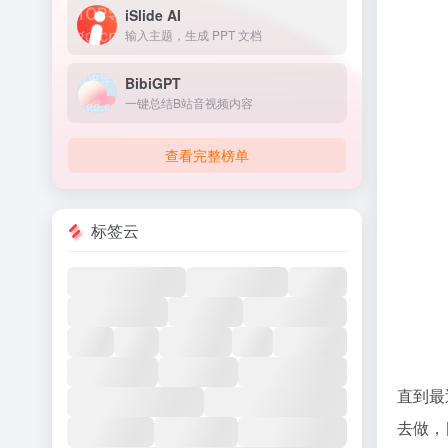
iSlide AI
输入主题，生成 PPT 文档
BibiGPT
一键总结B站音视频内容
查看完整榜单
标签云
直到最
去做，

### Problem
All of the lines above should be copied exactly, apart from the pictures.

### Response area
iSlide AI
输入主题，生成 PPT 文档
BibiGPT
一键总结B站音视频内容
查看完整榜单
标签云
直到最
去做，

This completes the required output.